§ **Exercise requirements**
Leave out every picture and set down, exactly, the lines below from the one holding "Začátek (957, 868)" up to and including the one holding "Peak season coverages (254, 1254)".

§ **Provided data**
- - - - -

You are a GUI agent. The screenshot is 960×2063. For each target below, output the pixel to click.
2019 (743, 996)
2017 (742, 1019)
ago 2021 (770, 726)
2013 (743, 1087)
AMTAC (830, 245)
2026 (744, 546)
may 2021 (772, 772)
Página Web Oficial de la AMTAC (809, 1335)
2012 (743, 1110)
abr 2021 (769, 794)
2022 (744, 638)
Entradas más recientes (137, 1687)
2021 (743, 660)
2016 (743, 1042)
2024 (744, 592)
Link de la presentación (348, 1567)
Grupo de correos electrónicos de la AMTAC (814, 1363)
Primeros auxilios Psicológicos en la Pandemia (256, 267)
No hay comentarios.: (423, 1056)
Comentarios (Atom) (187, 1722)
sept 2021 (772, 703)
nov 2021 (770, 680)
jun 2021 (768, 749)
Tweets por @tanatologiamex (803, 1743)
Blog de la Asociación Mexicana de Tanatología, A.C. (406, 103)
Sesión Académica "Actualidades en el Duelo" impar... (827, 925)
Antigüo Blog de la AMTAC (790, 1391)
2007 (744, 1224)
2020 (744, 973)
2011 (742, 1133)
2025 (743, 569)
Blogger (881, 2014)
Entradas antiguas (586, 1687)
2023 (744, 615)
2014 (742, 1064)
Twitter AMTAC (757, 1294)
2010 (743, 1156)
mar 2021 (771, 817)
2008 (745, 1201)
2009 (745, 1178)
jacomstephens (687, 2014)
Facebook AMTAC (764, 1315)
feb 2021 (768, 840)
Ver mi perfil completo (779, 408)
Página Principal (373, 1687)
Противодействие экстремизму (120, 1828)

- - - - -

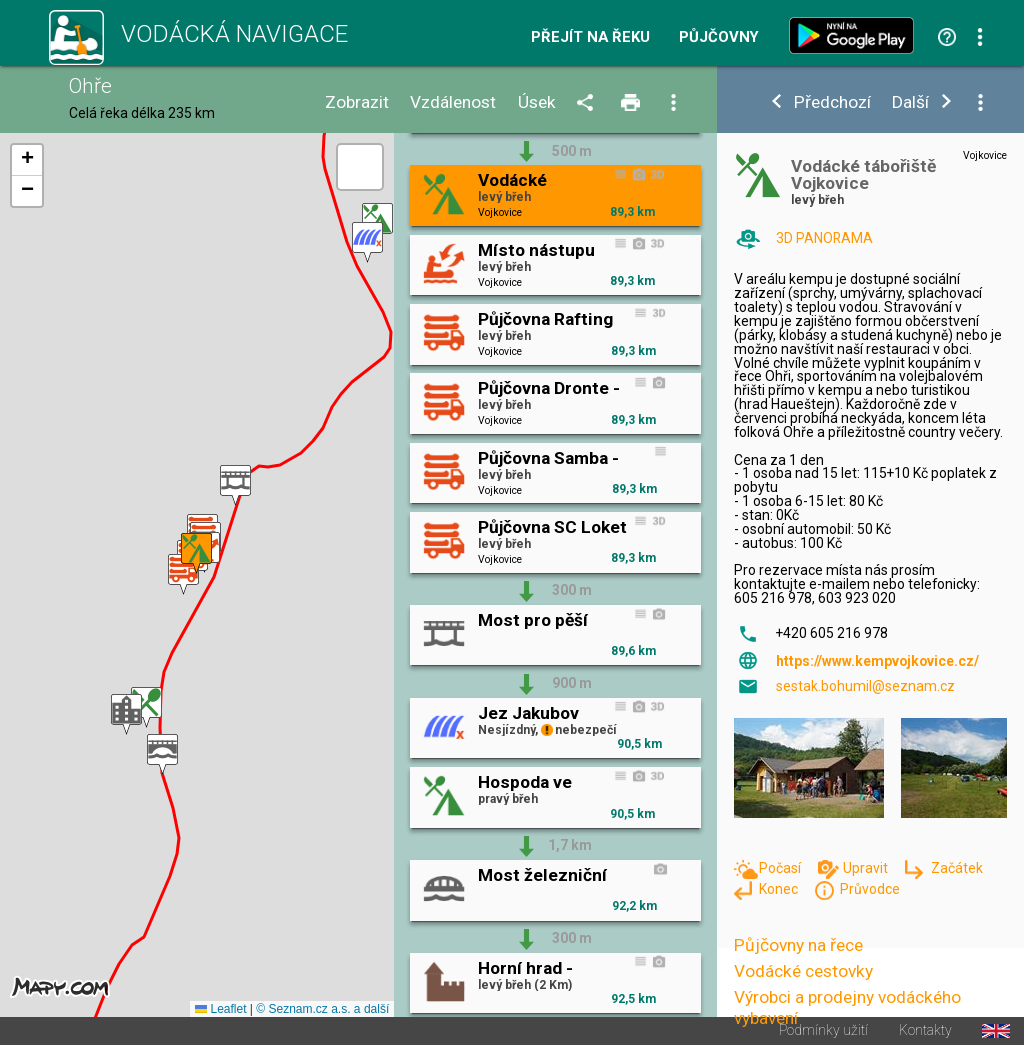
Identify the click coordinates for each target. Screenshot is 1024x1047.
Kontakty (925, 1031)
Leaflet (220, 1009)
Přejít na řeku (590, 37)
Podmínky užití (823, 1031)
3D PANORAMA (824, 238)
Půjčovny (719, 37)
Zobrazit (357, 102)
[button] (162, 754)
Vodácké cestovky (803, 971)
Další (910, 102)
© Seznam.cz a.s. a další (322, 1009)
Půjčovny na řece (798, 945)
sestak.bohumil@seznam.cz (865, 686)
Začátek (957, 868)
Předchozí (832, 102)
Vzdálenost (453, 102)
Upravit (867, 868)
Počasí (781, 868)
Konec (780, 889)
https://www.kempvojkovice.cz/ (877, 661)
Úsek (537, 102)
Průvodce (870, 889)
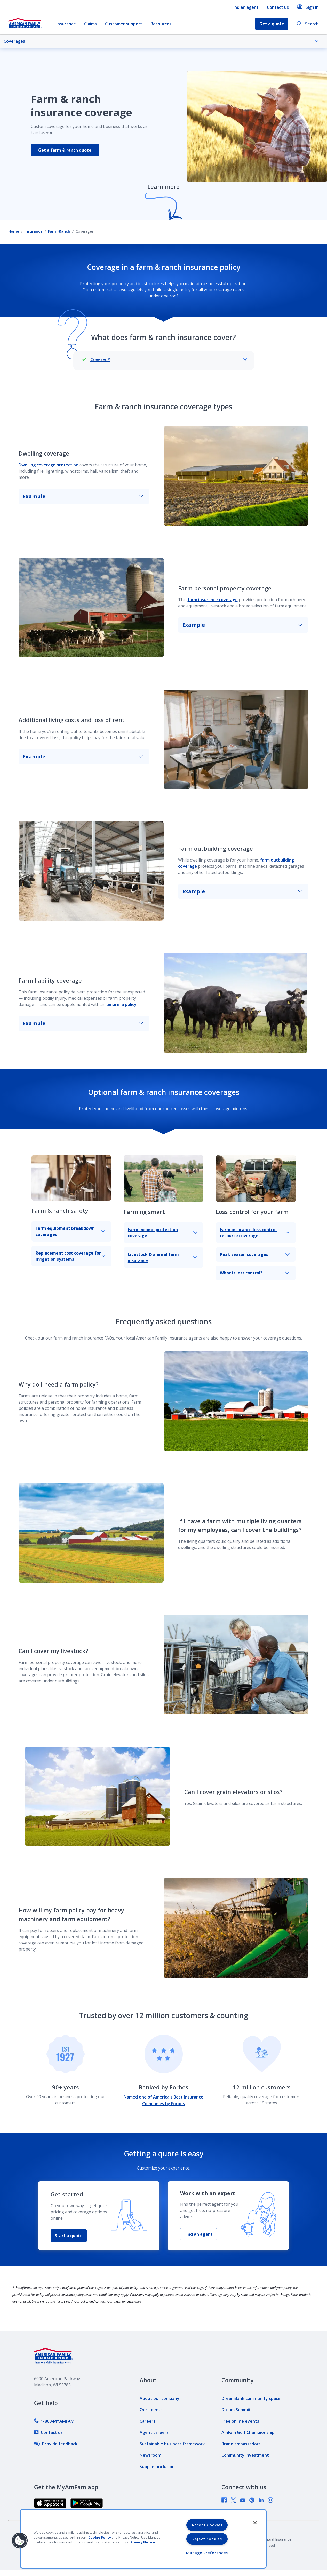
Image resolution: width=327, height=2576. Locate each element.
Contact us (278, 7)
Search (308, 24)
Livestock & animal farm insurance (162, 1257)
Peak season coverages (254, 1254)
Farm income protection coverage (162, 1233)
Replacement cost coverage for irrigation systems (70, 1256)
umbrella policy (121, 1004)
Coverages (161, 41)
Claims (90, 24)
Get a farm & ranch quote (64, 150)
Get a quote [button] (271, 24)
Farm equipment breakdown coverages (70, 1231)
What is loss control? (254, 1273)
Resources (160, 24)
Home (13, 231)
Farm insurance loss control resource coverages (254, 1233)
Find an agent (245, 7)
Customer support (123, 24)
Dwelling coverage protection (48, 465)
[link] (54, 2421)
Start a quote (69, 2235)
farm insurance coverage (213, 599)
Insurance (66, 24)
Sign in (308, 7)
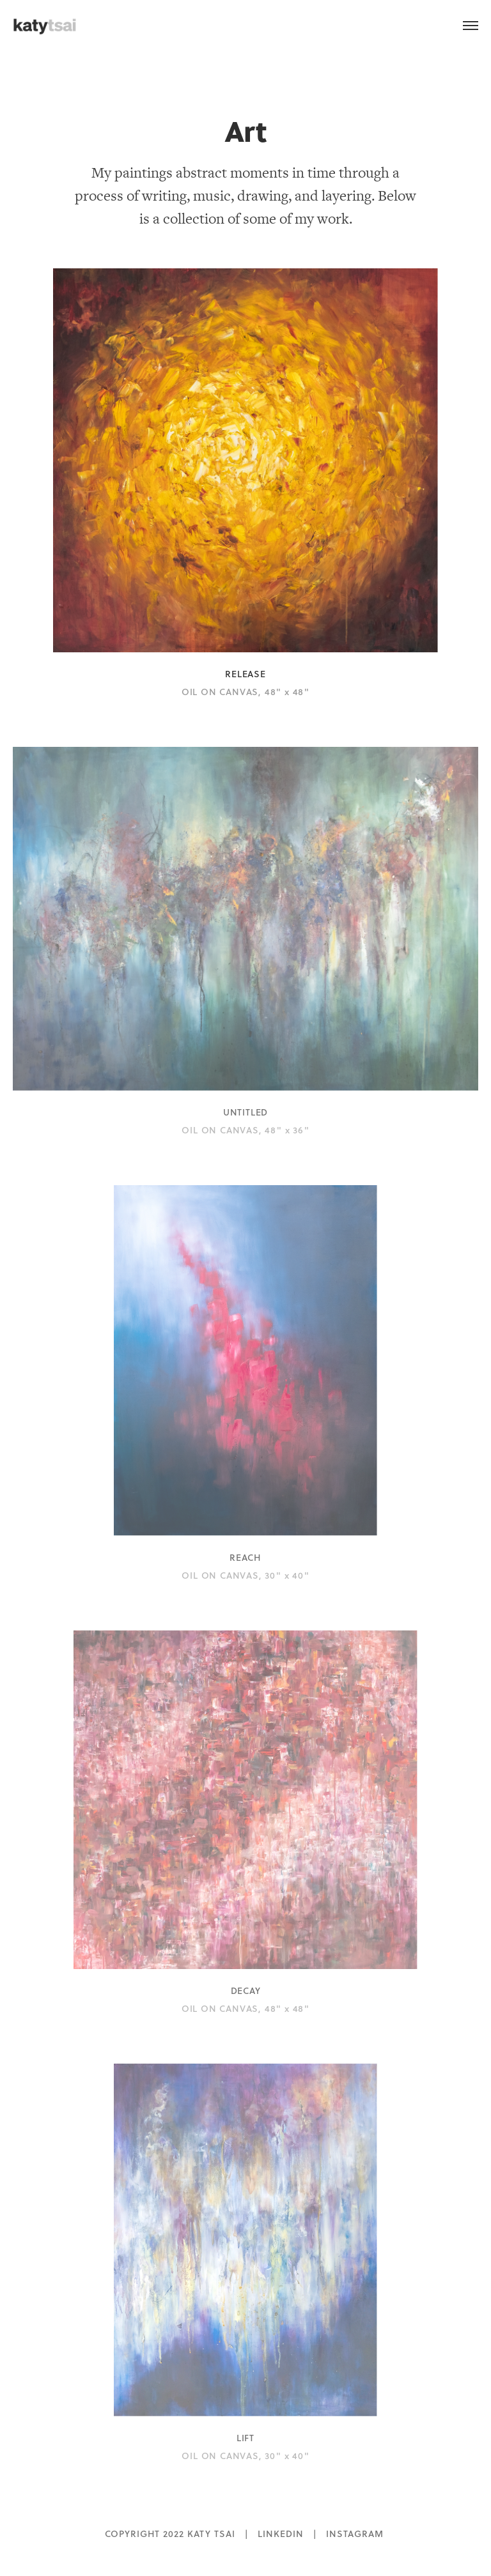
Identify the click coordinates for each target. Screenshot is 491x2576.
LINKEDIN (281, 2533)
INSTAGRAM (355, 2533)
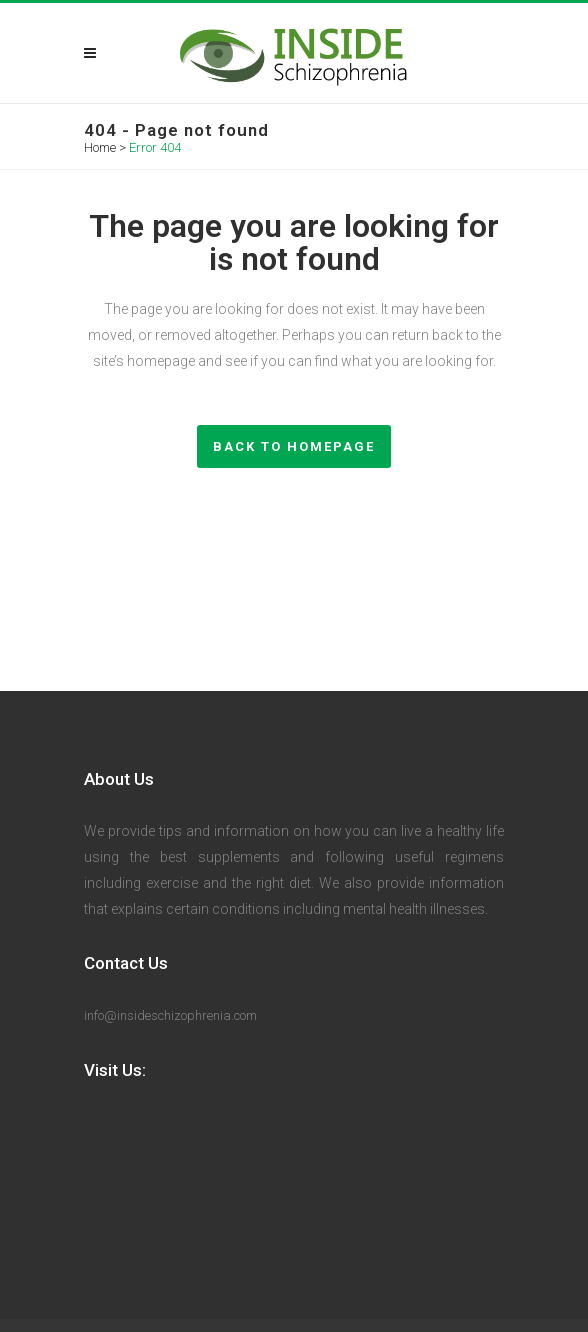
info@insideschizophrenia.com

- - - - -

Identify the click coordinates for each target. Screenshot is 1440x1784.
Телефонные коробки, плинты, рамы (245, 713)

- - - - -

§ **Exercise response**
Začátek (957, 868)
Předchozí (832, 102)
Vzdálenost (453, 102)
Upravit (867, 868)
Počasí (781, 868)
Konec (780, 889)
https://www.kempvojkovice.cz/ (877, 661)
Úsek (537, 102)
Průvodce (870, 889)
Image resolution: width=327, height=2576. Locate each element.
Contact us (278, 7)
Search (308, 24)
Livestock & animal farm insurance (162, 1257)
Peak season coverages (254, 1254)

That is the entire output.